Trazodone Should NOT Be Used for Insomnia in Adults Without Comorbidities
The American Academy of Sleep Medicine explicitly recommends against using trazodone for the treatment of sleep onset or sleep maintenance insomnia in adults, based on lack of clinically meaningful efficacy and potential for harms to outweigh benefits. 1
Why the Guideline Recommendation Contradicts Common Practice
The 2017 AASM clinical practice guideline conducted a rigorous systematic review and found that trazodone 50 mg failed to achieve clinically significant improvements on any sleep outcome measure 1:
- Sleep latency reduced by only 10.2 minutes (below clinical significance threshold) 1
- Total sleep time increased by only 21.8 minutes (clinically insignificant) 1
- Wake after sleep onset reduced by only 7.7 minutes (below threshold) 1
- Sleep quality showed no significant improvement versus placebo 1
- Number of awakenings reduced by only 0.4 (below the 0.5 threshold for clinical significance) 1
The adverse event profile was concerning, with 75% of trazodone patients experiencing side effects versus 65.4% on placebo, including headache (30% vs 19%) and somnolence (23% vs 8%) 1. The task force concluded that harms potentially outweigh benefits given the absence of demonstrated efficacy 1.
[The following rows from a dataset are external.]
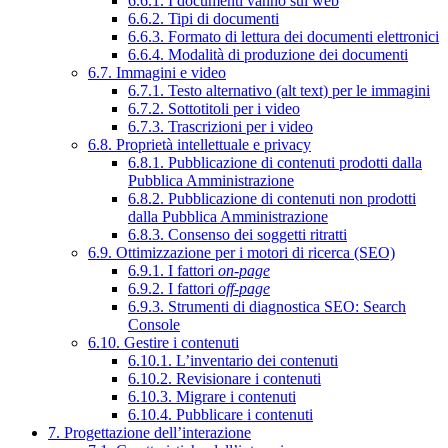
6.6.1. I documenti vanno sul web
6.6.2. Tipi di documenti
6.6.3. Formato di lettura dei documenti elettronici
6.6.4. Modalità di produzione dei documenti
6.7. Immagini e video
6.7.1. Testo alternativo (alt text) per le immagini
6.7.2. Sottotitoli per i video
6.7.3. Trascrizioni per i video
6.8. Proprietà intellettuale e privacy
6.8.1. Pubblicazione di contenuti prodotti dalla
Pubblica Amministrazione
6.8.2. Pubblicazione di contenuti non prodotti
dalla Pubblica Amministrazione
6.8.3. Consenso dei soggetti ritratti
6.9. Ottimizzazione per i motori di ricerca (SEO)
6.9.1. I fattori
on-page
6.9.2. I fattori
off-page
6.9.3. Strumenti di diagnostica SEO: Search
Console
6.10. Gestire i contenuti
6.10.1. L’inventario dei contenuti
6.10.2. Revisionare i contenuti
6.10.3. Migrare i contenuti
6.10.4. Pubblicare i contenuti
7. Progettazione dell’interazione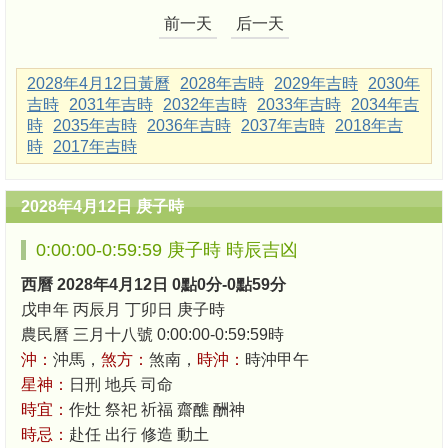
前一天
后一天
2028年4月12日黃曆
2028年吉時
2029年吉時
2030年
吉時
2031年吉時
2032年吉時
2033年吉時
2034年吉
時
2035年吉時
2036年吉時
2037年吉時
2018年吉
時
2017年吉時
2028年4月12日 庚子時
0:00:00-0:59:59 庚子時 時辰吉凶
西曆 2028年4月12日 0點0分-0點59分
戊申年 丙辰月 丁卯日 庚子時
農民曆 三月十八號 0:00:00-0:59:59時
沖：
沖馬，
煞方：
煞南，
時沖：
時沖甲午
星神：
日刑 地兵 司命
時宜：
作灶 祭祀 祈福 齋醮 酬神
時忌：
赴任 出行 修造 動土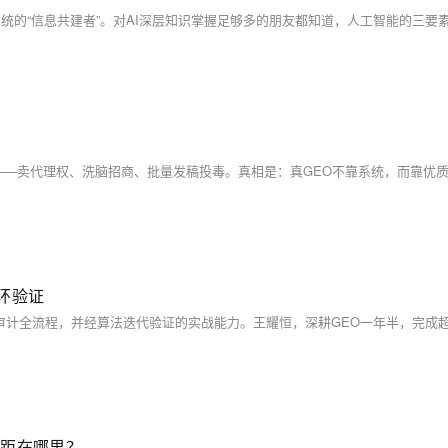
环验证
差距在哪里？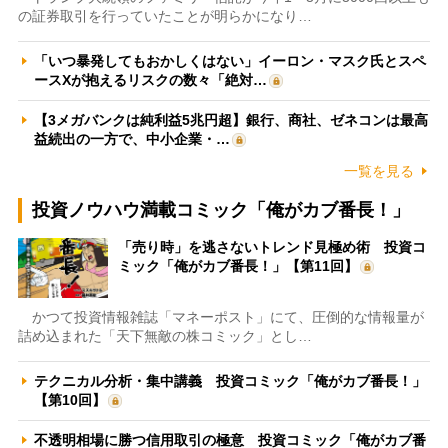
の証券取引を行っていたことが明らかになり…
「いつ暴発してもおかしくはない」イーロン・マスク氏とスペ
ースXが抱えるリスクの数々「絶対…
【3メガバンクは純利益5兆円超】銀行、商社、ゼネコンは最高
益続出の一方で、中小企業・…
一覧を見る
投資ノウハウ満載コミック「俺がカブ番長！」
「売り時」を逃さないトレンド見極め術 投資コ
ミック「俺がカブ番長！」【第11回】
かつて投資情報雑誌「マネーポスト」にて、圧倒的な情報量が
詰め込まれた「天下無敵の株コミック」とし…
テクニカル分析・集中講義 投資コミック「俺がカブ番長！」
【第10回】
不透明相場に勝つ信用取引の極意 投資コミック「俺がカブ番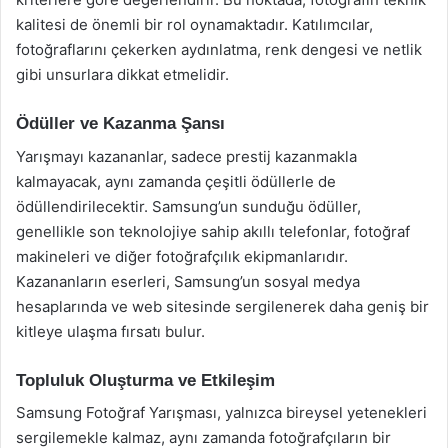
kalitesi de önemli bir rol oynamaktadır. Katılımcılar,
fotoğraflarını çekerken aydınlatma, renk dengesi ve netlik
gibi unsurlara dikkat etmelidir.
Ödüller ve Kazanma Şansı
Yarışmayı kazananlar, sadece prestij kazanmakla
kalmayacak, aynı zamanda çeşitli ödüllerle de
ödüllendirilecektir. Samsung’un sunduğu ödüller,
genellikle son teknolojiye sahip akıllı telefonlar, fotoğraf
makineleri ve diğer fotoğrafçılık ekipmanlarıdır.
Kazananların eserleri, Samsung’un sosyal medya
hesaplarında ve web sitesinde sergilenerek daha geniş bir
kitleye ulaşma fırsatı bulur.
Topluluk Oluşturma ve Etkileşim
Samsung Fotoğraf Yarışması, yalnızca bireysel yetenekleri
sergilemekle kalmaz, aynı zamanda fotoğrafçıların bir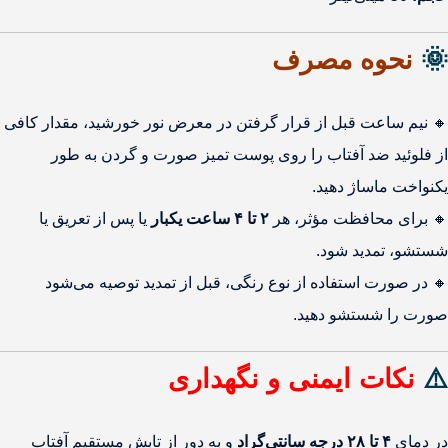
🌞
نحوه مصرف
🔸 نیم ساعت قبل از قرار گرفتن در معرض نور خورشید، مقدار کافی
از فلوئید ضد آفتاب را روی پوست تمیز صورت و گردن به طور
یکنواخت ماساژ دهید.
🔸 برای محافظت مؤثر، هر
۲ تا ۴ ساعت یکبار
یا پس از تعریق یا
شستشو، تمدید شود.
🔸 در صورت استفاده از نوع رنگی، قبل از تمدید توصیه می‌شود
صورت را شستشو دهید.
⚠️
نکات ایمنی و نگهداری
در دمای
۴ تا ۲۸ درجه سانتی‌گراد
و به دور از تابش مستقیم آفتاب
The Evidence Quality Problem
While the 2017 systematic review 2 claims "adequate data supporting efficacy," this directly conflicts with the AASM guideline's rigorous analysis. The key issue is that most trazodone studies have critical methodological flaws 3:
- Small sample sizes with depressed populations (not primary insomnia) 3
- Lack of objective efficacy measures 3
- Design issues and publication bias 1
- High discontinuation rates due to side effects 3
- Evidence of tolerance development 3
The 2005 comprehensive review concluded that "it is uncertain whether the risk/benefit ratio warrants trazodone's use in nondepressed patients with insomnia" 3.
What Should Be Used Instead
For adults with primary insomnia and no significant comorbidities, the AASM recommends (all WEAK recommendations due to evidence quality, but still preferred over trazodone) 1:
For sleep onset insomnia:
- Zolpidem 10 mg (5 mg in elderly/women) 1, 4
- Zaleplon 10 mg 1, 4
- Ramelteon 8 mg (no dependence risk, not DEA-scheduled) 1, 4
- Triazolam 0.25 mg 1
For sleep maintenance insomnia:
- Suvorexant 1, 4
- Low-dose doxepin 3-6 mg (minimal anticholinergic effects, no weight gain) 1, 4
- Eszopiclone 2-3 mg 1, 4
For both onset and maintenance:
Critical Safety Considerations
All hypnotics should be 4:
- Administered on an empty stomach to maximize efficacy
- Used at the lowest effective dose for the shortest duration
- Monitored with regular follow-up every few weeks initially
- Screened for complex sleep behaviors (sleepwalking, sleep driving)
- Avoided with alcohol or other sedatives
The Non-Pharmacologic Alternative
Cognitive Behavioral Therapy for Insomnia (CBT-I) demonstrates superior long-term outcomes compared to pharmacotherapy with sustained benefits after discontinuation 1, 4. CBT-I includes stimulus control therapy, sleep restriction therapy, relaxation techniques, and cognitive restructuring 1, 4.
Common Pitfall to Avoid
Despite trazodone being the second most commonly prescribed agent for insomnia due to its perceived "safety" by many physicians 1, this perception is not supported by high-quality evidence. The AASM guideline explicitly addresses this disconnect, noting that "the majority of patients would be likely to use trazodone compared to no treatment...based on the perception of trazodone as a 'safer' sleep-promoting agent by many physicians" 1. This widespread prescribing practice contradicts the evidence-based recommendation.